La commission se réjouit que les enseignements de l'accident des usines Lubrizol et NL Logistique aient été tirés au plan législatif et relève que le Sénat a pris toute sa part dans ces évolutions. Elle souligne l'importance de respecter les délais prévus pour la mise en oeuvre des nouvelles prescriptions applicables aux exploitants, qui s'échelonnent jusqu'en 2026, et appelle à une mise en oeuvre précoce de ces prescriptions dans le cas où cela serait possible et cohérent.

3. Des instructions ministérielles aux services d'inspection qui intègrent les retours d'expérience post-Lubrizol

En complément et à l'appui des évolutions légales et réglementaires précitées, le Gouvernement a adressé des directives aux services centraux et déconcentrés , pour intégrer dans leurs programmes d'actions, des mesures tirées du retour d'expérience post-Lubrizol.

• D'abord, la ministre de la transition écologique et solidaire a adressé une instruction en date du 2 octobre 2019 aux services déconcentrés relative aux premières mesures à prendre à la suite de l'accident survenu dans l'entreprise Lubrizol. Elle y demande à ses services de :

- rappeler aux exploitants d'établissements Seveso seuils haut et bas « leur pleine responsabilité sur la conformité de leurs installations au regard des engagements pris dans leur étude de dangers » ;

- d'inviter les exploitants « à prêter une attention particulière au caractère opérationnel des mesures de prévention, limitation et protection d'un accident , et notamment d'un incendie, et de leur demander de s'assurer à nouveau de la connaissance par tous les opérateurs des risques présentés par les installations et les attitudes à tenir en cas d'alerte » ;

- de demander aux exploitants de prévoir des exercices de préparation aux situations d'urgence pendant les périodes nocturnes ;

- et de « sensibiliser les exploitants sur l'importance du partage de la connaissance des risques accidentels », impliquant notamment de connaître avec précision la nature et les quantités maximales de produits, substances et mélanges présents dans leurs établissements.

• Ensuite, la ministre de la transition écologique a inscrit dans les priorités de l'inspection des ICPE 2021 et 2022 des actions nationales visant à traduire sur le terrain les mesures décidées tant dans les plans d'action qu'à travers les évolutions réglementaires et législatives précitées :

- l' instruction du 31 décembre 2019 prévoit, pour l'année 2020, une action systématique sur le contrôle du dimensionnement et de la conception des zones de rétention des produits et des conduites d'écoulement des fluides collectés par ces rétentions , tant à l'intérieur des bâtiments que pour les stockages en extérieur.

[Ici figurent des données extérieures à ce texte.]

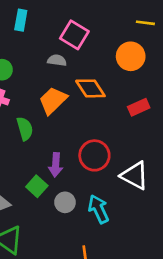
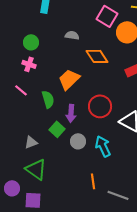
pink square: (74, 35) -> (107, 16), moved
orange trapezoid: (53, 101) -> (69, 79), moved
green semicircle: (25, 129) -> (48, 99), moved

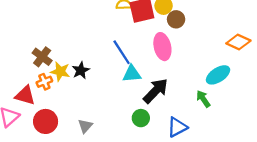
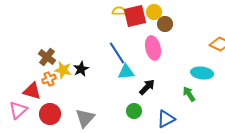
cyan ellipse: (218, 75) -> (202, 73), turned 40
black arrow: (156, 91) -> (147, 87), size x0.7
gray triangle: (85, 126) -> (85, 118), size x1.5

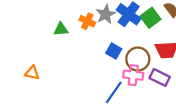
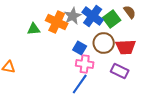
orange cross: (87, 21) -> (57, 22), size x1.5
brown circle: (138, 59) -> (104, 43), moved
pink cross: (133, 75) -> (85, 64), moved

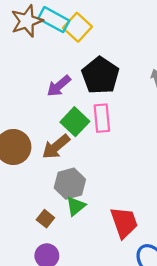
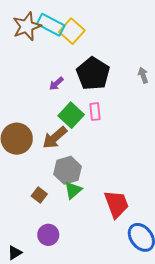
purple arrow: (59, 86) -> (56, 84), size x0.7
pink rectangle: (102, 118) -> (95, 112), size x0.7
brown square: (45, 219) -> (39, 195), moved

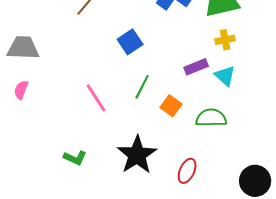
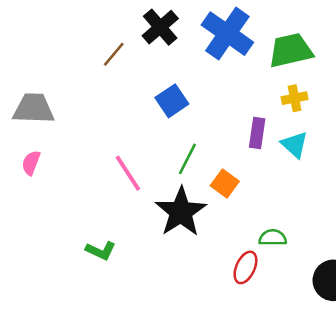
purple rectangle: (196, 67) -> (257, 133), turned -60
green semicircle: (211, 118) -> (273, 238), moved, size x0.7
black star: (137, 155) -> (181, 212), moved

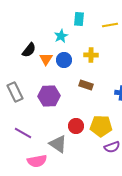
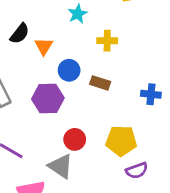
cyan star: (61, 36) -> (78, 14), moved
blue circle: (64, 60) -> (69, 70), moved
red circle: (76, 126) -> (75, 139), moved

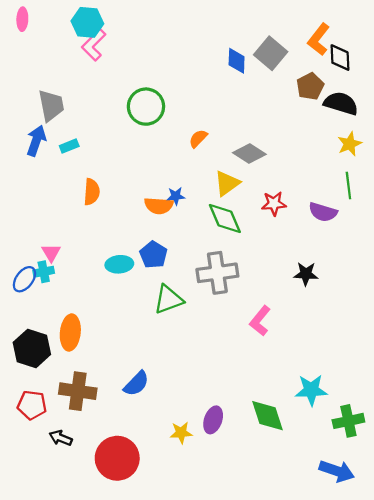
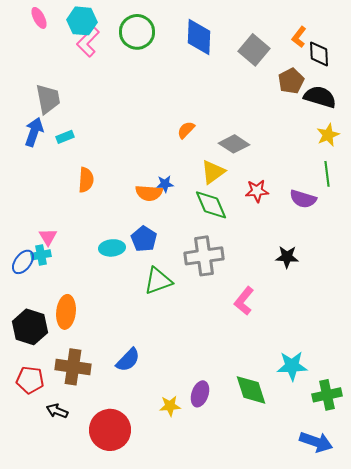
pink ellipse: (22, 19) -> (39, 18), moved, turned -30
orange L-shape: (319, 39) -> (299, 37), size x0.7
blue diamond: (237, 61) -> (199, 37), moved, size x1.5
green circle: (146, 107) -> (137, 32), moved

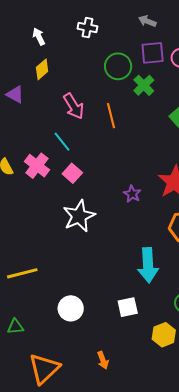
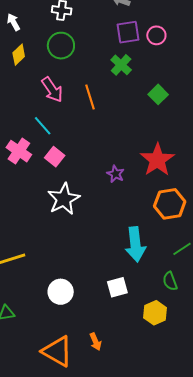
green circle: (118, 66) -> (61, 46), moved
orange triangle: (44, 369) -> (57, 351), moved, turned -44

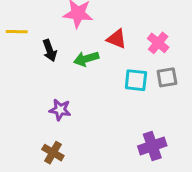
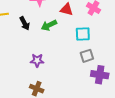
gray square: (167, 77) -> (87, 56), moved
purple cross: (152, 146) -> (100, 75), turned 36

L'objectif est de « confronter les éléments présentés par l'exploitant dans des documents comme les études de dangers, avec la réalité du terrain , pour apprécier l'effectivité des mesures prises pour limiter les conséquences d'un incendie de liquides inflammables ou de liquides combustibles ». La ministre demande à ses services de prévoir un nombre de visites au moins égal à trois fois le nombre de départements de la région.

- l' instruction du 15 décembre 2020 mentionne ainsi, pour l'année 2021, le déploiement du dispositif de « vigilance renforcée » annoncé par la ministre pour les sites industriels faisant l'objet d'incidents, d'accidents réguliers ou non-conformités. Six exploitants concernés en particulier ont remis un plan d'action, rendu public, qui fera l'objet d'un suivi de la part des services.

Dans ce cadre, les services de l'État doivent demander aux exploitants concernés de réaliser des plans d'actions spécifiques , dont la mise en oeuvre devra être contrôlée par les inspecteurs.

Dans la rubrique des « Actions systématiques » demandées aux inspecteurs au titre des « Orientations thématiques des visites d'inspection », figure également une demande d' action sur la « bande des 100 mètres autour des sites Seveso » . Toutes les installations classées implantées à moins de 100 mètres des sites Seveso devront être inspectées pour « identifier d'éventuelles installations sensibles implantées à proximité des limites de site présentant des risques d'effets dominos ».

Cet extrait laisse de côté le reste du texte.